**Task:**
Whenever the string "vilse" turns up in a line of the data below, copy that line.

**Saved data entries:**
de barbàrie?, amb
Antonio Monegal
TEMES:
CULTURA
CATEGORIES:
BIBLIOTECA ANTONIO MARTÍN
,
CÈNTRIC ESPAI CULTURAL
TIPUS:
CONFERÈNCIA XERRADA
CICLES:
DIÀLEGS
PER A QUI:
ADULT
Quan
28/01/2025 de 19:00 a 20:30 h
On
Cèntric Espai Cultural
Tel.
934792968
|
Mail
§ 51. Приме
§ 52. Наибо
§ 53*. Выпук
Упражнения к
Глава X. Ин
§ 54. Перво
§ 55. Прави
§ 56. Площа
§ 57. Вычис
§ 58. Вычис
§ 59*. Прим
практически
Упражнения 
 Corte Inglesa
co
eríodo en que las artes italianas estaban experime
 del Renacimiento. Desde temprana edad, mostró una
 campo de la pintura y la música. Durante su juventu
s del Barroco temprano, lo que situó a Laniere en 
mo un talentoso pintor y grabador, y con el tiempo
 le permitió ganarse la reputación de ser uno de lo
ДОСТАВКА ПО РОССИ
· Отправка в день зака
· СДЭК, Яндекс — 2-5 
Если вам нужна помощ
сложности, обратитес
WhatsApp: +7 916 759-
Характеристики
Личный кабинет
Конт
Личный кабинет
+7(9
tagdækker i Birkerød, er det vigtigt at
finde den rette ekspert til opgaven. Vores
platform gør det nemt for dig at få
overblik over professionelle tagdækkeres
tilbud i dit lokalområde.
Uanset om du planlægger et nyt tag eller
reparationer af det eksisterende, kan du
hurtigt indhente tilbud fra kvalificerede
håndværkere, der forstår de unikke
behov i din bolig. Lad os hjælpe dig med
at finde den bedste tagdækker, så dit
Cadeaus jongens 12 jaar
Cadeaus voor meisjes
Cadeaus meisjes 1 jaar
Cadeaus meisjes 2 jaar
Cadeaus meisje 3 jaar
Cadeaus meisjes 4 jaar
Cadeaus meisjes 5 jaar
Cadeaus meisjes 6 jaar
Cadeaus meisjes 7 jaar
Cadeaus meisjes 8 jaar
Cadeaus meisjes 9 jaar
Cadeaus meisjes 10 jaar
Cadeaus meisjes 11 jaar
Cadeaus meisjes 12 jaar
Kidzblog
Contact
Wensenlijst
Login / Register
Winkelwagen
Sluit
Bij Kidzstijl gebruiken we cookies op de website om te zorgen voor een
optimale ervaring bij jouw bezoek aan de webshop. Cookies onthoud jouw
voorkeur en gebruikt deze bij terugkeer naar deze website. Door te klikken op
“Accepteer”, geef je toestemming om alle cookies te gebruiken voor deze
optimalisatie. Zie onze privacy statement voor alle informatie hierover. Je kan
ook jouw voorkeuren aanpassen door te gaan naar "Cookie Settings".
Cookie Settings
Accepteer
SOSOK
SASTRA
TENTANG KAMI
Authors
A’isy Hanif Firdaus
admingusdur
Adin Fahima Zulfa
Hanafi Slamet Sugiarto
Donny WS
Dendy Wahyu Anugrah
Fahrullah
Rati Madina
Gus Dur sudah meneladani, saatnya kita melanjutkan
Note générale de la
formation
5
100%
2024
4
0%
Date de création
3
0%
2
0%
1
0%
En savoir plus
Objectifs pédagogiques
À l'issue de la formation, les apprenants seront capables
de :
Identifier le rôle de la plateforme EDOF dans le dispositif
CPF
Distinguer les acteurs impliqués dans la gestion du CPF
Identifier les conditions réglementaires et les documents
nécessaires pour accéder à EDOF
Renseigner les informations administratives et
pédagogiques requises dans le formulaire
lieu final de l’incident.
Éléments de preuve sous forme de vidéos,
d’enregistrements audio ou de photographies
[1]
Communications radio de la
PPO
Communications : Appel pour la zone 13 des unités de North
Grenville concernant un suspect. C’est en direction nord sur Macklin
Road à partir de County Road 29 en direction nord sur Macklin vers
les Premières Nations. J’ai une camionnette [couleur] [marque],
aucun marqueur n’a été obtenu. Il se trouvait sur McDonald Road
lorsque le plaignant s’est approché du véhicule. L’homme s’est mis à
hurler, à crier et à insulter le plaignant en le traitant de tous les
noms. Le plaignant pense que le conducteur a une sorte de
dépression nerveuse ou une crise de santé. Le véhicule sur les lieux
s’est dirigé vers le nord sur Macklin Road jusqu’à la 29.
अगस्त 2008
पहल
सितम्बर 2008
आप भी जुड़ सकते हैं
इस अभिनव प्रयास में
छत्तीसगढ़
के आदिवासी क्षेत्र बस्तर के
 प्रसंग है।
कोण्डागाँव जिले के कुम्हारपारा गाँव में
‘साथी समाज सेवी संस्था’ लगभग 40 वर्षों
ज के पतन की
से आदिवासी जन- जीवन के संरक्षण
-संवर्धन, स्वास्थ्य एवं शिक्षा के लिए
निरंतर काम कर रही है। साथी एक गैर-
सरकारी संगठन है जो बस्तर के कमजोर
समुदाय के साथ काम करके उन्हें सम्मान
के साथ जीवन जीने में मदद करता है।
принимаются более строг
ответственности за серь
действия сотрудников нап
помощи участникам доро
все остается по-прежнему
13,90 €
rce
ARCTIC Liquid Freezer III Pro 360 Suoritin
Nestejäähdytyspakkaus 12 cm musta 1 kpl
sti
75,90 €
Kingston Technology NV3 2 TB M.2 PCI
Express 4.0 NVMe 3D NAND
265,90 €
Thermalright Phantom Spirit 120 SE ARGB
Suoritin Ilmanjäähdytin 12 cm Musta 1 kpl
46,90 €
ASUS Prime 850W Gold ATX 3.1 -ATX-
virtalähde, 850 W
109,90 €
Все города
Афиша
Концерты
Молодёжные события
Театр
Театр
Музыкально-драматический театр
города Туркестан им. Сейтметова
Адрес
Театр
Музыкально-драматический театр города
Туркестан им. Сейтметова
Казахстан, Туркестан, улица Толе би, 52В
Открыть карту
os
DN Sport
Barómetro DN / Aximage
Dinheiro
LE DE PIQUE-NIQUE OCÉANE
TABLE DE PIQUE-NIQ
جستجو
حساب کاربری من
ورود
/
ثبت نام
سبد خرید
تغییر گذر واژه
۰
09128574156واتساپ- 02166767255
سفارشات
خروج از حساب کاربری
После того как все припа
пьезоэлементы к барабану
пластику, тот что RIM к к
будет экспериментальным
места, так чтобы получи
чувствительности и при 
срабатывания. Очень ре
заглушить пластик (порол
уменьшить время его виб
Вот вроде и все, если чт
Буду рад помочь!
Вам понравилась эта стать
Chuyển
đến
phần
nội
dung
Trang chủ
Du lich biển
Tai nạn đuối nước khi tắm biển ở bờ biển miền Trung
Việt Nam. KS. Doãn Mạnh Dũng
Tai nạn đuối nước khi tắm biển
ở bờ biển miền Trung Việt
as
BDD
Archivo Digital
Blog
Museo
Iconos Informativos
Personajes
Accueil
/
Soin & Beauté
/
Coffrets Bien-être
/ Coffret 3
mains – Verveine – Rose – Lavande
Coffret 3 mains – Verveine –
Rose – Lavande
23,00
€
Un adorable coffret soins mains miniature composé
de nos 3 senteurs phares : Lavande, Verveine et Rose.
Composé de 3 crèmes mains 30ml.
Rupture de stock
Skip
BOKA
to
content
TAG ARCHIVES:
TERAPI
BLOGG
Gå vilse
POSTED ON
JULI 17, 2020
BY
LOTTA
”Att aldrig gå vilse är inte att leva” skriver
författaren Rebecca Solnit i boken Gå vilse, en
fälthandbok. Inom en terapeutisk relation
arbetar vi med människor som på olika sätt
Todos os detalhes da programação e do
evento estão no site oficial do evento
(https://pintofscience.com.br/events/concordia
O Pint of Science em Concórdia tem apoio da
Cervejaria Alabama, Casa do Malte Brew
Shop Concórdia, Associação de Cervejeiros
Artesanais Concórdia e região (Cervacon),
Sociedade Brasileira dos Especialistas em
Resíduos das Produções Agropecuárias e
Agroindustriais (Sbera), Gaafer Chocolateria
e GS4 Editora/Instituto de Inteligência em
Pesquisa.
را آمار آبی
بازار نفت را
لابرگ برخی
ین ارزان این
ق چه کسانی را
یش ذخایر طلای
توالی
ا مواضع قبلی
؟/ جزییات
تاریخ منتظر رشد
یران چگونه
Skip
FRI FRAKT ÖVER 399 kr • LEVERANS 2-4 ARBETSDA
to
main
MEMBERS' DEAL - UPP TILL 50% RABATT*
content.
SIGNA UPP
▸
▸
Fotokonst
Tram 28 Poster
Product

**Result:**
Gå vilse
”Att aldrig gå vilse är inte att leva” skriver
författaren Rebecca Solnit i boken Gå vilse, en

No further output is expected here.